Exercise:
Give back exactly the lines from the one holding "০৯৬১০ ৯৯০ ৯৯৮" to the last line of the entries, both included, and nothing more.

Stored data entries
◆ ◆ ◆ ◆ ◆

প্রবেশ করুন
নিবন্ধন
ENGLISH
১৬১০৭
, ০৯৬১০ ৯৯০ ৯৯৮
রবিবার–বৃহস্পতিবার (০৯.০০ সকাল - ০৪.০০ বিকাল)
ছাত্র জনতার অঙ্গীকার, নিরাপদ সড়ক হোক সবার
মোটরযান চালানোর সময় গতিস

◆ ◆ ◆ ◆ ◆

Result:
, ০৯৬১০ ৯৯০ ৯৯৮
রবিবার–বৃহস্পতিবার (০৯.০০ সকাল - ০৪.০০ বিকাল)
ছাত্র জনতার অঙ্গীকার, নিরাপদ সড়ক হোক সবার
মোটরযান চালানোর সময় গতিস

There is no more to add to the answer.